By default, these will be set to ``localhost``, ``8126``, and ``False`` respectively.

You can also use a Unix Domain Socket to connect to the agent::

    from ddtrace import tracer

    tracer.configure(uds_path="/path/to/socket")


Distributed Tracing
-------------------

To trace requests across hosts, the spans on the secondary hosts must be linked together by setting `trace_id`, `parent_id` and `sampling_priority`.

- On the server side, it means to read propagated attributes and set them to the active tracing context.
- On the client side, it means to propagate the attributes, commonly as a header/metadata.

`ddtrace` already provides default propagators but you can also implement your own.

Web Frameworks
^^^^^^^^^^^^^^

Some web framework integrations support distributed tracing out of the box.

Supported web frameworks:


+-------------------+---------+
| Framework/Library | Enabled |
+===================+=========+
| :ref:`aiohttp`    | True    |
+-------------------+---------+
| :ref:`bottle`     | True    |
+-------------------+---------+
| :ref:`django`     | True    |
+-------------------+---------+
| :ref:`falcon`     | True    |
+-------------------+---------+
| :ref:`flask`      | True    |
+-------------------+---------+
| :ref:`pylons`     | True    |
+-------------------+---------+
| :ref:`pyramid`    | True    |
+-------------------+---------+
| :ref:`requests`   | True    |
+-------------------+---------+
| :ref:`tornado`    | True    |
+-------------------+---------+


HTTP Client
^^^^^^^^^^^

For distributed tracing to work, necessary tracing information must be passed
alongside a request as it flows through the system. When the request is handled
on the other side, the metadata is retrieved and the trace can continue.

To propagate the tracing information, HTTP headers are used to transmit the
required metadata to piece together the trace.

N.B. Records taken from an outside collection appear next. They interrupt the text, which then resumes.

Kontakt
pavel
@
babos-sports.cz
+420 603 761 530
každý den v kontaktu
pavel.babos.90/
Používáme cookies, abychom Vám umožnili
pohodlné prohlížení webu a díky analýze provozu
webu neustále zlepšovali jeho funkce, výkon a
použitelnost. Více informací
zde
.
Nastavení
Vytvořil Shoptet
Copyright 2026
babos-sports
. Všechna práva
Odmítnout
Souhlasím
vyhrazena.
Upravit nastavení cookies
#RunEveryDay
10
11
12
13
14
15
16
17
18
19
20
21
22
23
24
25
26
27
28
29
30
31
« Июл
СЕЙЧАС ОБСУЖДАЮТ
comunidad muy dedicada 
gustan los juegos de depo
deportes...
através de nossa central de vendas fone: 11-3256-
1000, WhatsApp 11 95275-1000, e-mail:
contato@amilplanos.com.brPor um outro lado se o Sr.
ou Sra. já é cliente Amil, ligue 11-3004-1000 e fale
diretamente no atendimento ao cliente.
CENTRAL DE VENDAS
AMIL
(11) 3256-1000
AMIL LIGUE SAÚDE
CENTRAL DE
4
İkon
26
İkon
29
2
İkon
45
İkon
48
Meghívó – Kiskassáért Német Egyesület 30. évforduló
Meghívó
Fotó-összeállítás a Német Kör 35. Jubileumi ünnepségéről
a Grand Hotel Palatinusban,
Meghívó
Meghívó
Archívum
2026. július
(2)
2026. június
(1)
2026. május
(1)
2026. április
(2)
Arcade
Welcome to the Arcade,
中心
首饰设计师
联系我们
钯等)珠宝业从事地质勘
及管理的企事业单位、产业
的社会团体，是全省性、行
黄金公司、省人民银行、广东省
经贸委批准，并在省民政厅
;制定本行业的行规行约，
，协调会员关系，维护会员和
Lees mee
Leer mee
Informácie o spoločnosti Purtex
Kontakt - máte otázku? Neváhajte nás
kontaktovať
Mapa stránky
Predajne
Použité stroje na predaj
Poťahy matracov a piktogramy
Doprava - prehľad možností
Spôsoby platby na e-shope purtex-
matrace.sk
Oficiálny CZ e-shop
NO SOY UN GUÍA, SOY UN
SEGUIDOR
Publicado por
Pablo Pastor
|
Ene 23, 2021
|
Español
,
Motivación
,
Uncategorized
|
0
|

.. autoclass:: ddtrace.propagation.http.HTTPPropagator
    :members:

Custom
^^^^^^

You can manually propagate your tracing context over your RPC protocol. Here is
an example assuming that you have `rpc.call` function that call a `method` and
propagate a `rpc_metadata` dictionary over the wire::


    # Implement your own context propagator
    class MyRPCPropagator(object):
        def inject(self, span_context, rpc_metadata):
            rpc_metadata.update({
                'trace_id': span_context.trace_id,
                'span_id': span_context.span_id,
                'sampling_priority': span_context.sampling_priority,
            })

        def extract(self, rpc_metadata):
            return Context(
                trace_id=rpc_metadata['trace_id'],
                span_id=rpc_metadata['span_id'],
                sampling_priority=rpc_metadata['sampling_priority'],
            )

    # On the parent side
    def parent_rpc_call():
        with tracer.trace("parent_span") as span:
            rpc_metadata = {}
            propagator = MyRPCPropagator()
            propagator.inject(span.context, rpc_metadata)
            method = "<my rpc method>"
            rpc.call(method, metadata)

    # On the child side
    def child_rpc_call(method, rpc_metadata):
        propagator = MyRPCPropagator()
        context = propagator.extract(rpc_metadata)
        tracer.context_provider.activate(context)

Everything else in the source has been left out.